A great relationship and trust is established between patients and general practitioners and nurses. We have a very sophisticated system that involves district nurses, health visitors, midwives and social workers. Northern Ireland’s capacity for an integrated system is a strength that other parts of the UK have not had, and we can create something that feeds in at policy level. It is important that we start with the really vulnerable populations. There are already good models and initiatives such as the health action zones and Sure Start.

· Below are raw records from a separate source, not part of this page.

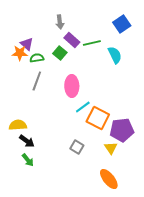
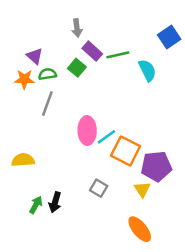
blue square: (122, 24) -> (169, 37), moved
orange star: (20, 53) -> (24, 79), moved
pink ellipse: (72, 86) -> (87, 130), moved
black arrow: (27, 141) -> (55, 202), moved, turned 70
green arrow: (28, 160) -> (36, 205), turned -112

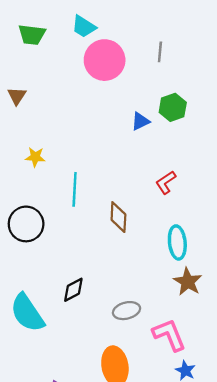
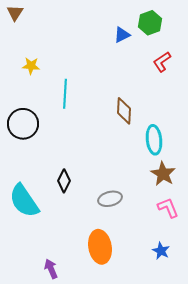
red L-shape: (166, 182) -> (162, 62), moved
brown diamond: (118, 217) -> (124, 111), moved
black diamond: (73, 290) -> (64, 181), turned -35
pink L-shape: (169, 335) -> (168, 208), moved, size x0.7

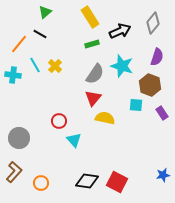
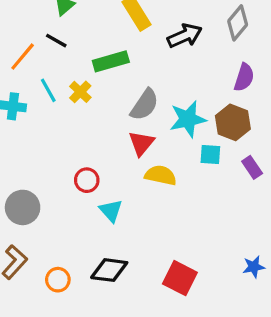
green rectangle: (92, 44) -> (111, 61), moved, size x1.5
cyan star: (122, 66) -> (188, 119), moved, turned -30
black diamond: (87, 181) -> (109, 270), moved

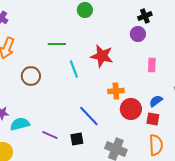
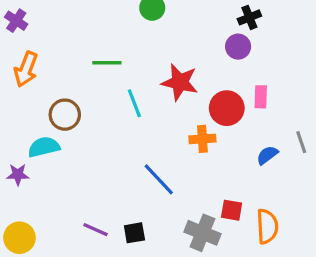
red circle: (131, 109) -> (227, 108), moved
red square: (153, 119) -> (232, 210), moved
cyan semicircle: (20, 124) -> (44, 147), moved
purple line: (50, 135) -> (96, 230), moved
black square: (77, 139) -> (134, 233), moved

I did a wonderful interview with Francisco Ochoa, and he said that the Cuban system has evolved, which is why, in my submission, I used the metaphor of a repaired umbrella that is continually evolving. There is a notion that it is difficult to make changes within socialism, but healthcare in Cuba has evolved. Francisco laughed and said that he had travelled the world and seen pilots, particularly in Europe, that have gone on for 20 years. We are good at initiating small-scale measures such as health action zones and Sure Start, but we need to take measures on a larger scale. If the political will is there, anything can happen.
Mr Gallagher:
Your very good presentation makes it clear that we can learn important lessons from the Cuban system. I am sure that you will agree that there are different circumstances in the two countries. Indeed, you talked about the disposition of the Cuban people and how they have a different lifestyle to people here. They are more relaxed and comfortable with themselves, which is probably a relevant factor. The climates are also very different; people in Cuba can spend many more hours outdoors in most seasons, and that helps them to have more active lifestyles.
Given that Cuba is an island and the political circumstances in that part of the world, I assume that Cuba is fairly self-sufficient in food production. I am sure that the Cuban climate helps the growing of a great variety of fruit and vegetables. Can you comment on Cuban people’s diet and how it contributes to how long they live?
Dr Lynch:
One does not go down to Cuba for the food, because the food is terrible. Cubans eat lots of fried food. They have lived through difficult times, particularly with the collapse of eastern Europe in the 1990s. Cuba was isolated not only geographically but politically. It went through the same situation then as we are going through now.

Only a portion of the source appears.